*Task to complete*: I'd ask you to write out the lines below exactly, with no images.

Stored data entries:
· · ·
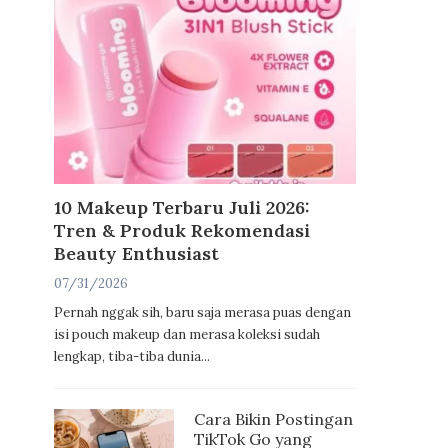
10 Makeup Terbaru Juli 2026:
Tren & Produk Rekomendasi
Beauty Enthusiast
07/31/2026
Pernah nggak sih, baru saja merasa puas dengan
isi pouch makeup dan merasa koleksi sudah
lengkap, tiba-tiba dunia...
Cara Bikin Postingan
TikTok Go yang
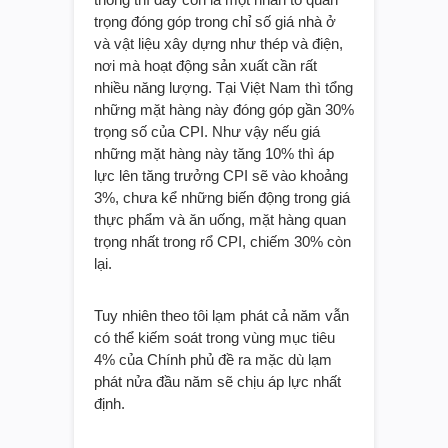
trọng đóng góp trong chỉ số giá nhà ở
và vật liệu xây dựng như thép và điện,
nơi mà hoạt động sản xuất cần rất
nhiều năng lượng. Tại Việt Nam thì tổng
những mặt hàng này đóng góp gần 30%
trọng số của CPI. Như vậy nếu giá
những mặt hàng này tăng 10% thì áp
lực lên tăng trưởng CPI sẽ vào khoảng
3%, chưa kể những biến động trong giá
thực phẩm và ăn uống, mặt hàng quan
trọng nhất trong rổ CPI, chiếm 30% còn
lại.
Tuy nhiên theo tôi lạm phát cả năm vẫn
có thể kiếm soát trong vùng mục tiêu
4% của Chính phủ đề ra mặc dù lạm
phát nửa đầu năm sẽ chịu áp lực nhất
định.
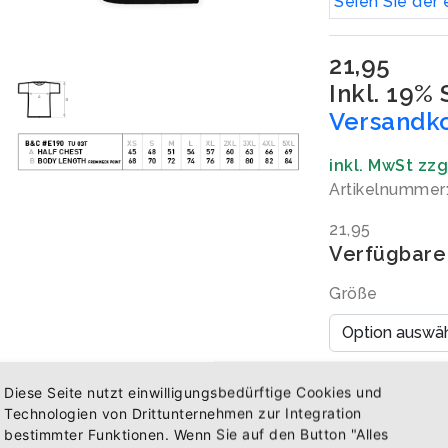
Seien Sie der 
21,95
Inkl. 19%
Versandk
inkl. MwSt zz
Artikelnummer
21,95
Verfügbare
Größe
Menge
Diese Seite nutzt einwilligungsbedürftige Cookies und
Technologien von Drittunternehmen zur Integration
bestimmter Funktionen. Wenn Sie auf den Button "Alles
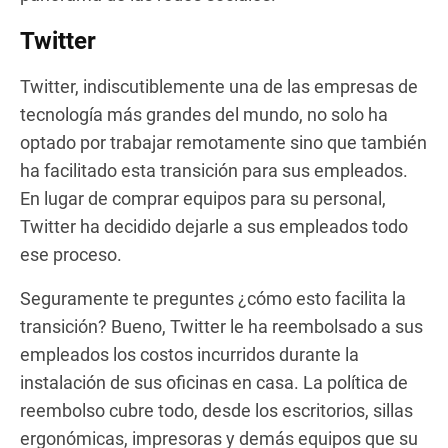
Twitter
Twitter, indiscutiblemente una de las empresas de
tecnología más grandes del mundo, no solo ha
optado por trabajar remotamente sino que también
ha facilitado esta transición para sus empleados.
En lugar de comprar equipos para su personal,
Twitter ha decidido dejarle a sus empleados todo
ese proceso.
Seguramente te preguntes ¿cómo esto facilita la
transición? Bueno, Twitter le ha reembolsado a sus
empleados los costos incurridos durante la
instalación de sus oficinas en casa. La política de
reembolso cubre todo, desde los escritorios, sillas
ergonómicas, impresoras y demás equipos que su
· · ·
*Output for this task*:
10 Makeup Terbaru Juli 2026:
Tren & Produk Rekomendasi
Beauty Enthusiast
07/31/2026
Pernah nggak sih, baru saja merasa puas dengan
isi pouch makeup dan merasa koleksi sudah
lengkap, tiba-tiba dunia...
Cara Bikin Postingan
TikTok Go yang
trọng đóng góp trong chỉ số giá nhà ở
và vật liệu xây dựng như thép và điện,
nơi mà hoạt động sản xuất cần rất
nhiều năng lượng. Tại Việt Nam thì tổng
những mặt hàng này đóng góp gần 30%
trọng số của CPI. Như vậy nếu giá
những mặt hàng này tăng 10% thì áp
lực lên tăng trưởng CPI sẽ vào khoảng
3%, chưa kể những biến động trong giá
thực phẩm và ăn uống, mặt hàng quan
trọng nhất trong rổ CPI, chiếm 30% còn
lại.
Tuy nhiên theo tôi lạm phát cả năm vẫn
có thể kiếm soát trong vùng mục tiêu
4% của Chính phủ đề ra mặc dù lạm
phát nửa đầu năm sẽ chịu áp lực nhất
định.
Seien Sie der 
21,95
Inkl. 19%
Versandk
inkl. MwSt zz
Artikelnummer
21,95
Verfügbare
Größe
Menge
Diese Seite nutzt einwilligungsbedürftige Cookies und
Technologien von Drittunternehmen zur Integration
bestimmter Funktionen. Wenn Sie auf den Button "Alles
Twitter
Twitter, indiscutiblemente una de las empresas de
tecnología más grandes del mundo, no solo ha
optado por trabajar remotamente sino que también
ha facilitado esta transición para sus empleados.
En lugar de comprar equipos para su personal,
Twitter ha decidido dejarle a sus empleados todo
ese proceso.
Seguramente te preguntes ¿cómo esto facilita la
transición? Bueno, Twitter le ha reembolsado a sus
empleados los costos incurridos durante la
instalación de sus oficinas en casa. La política de
reembolso cubre todo, desde los escritorios, sillas
ergonómicas, impresoras y demás equipos que su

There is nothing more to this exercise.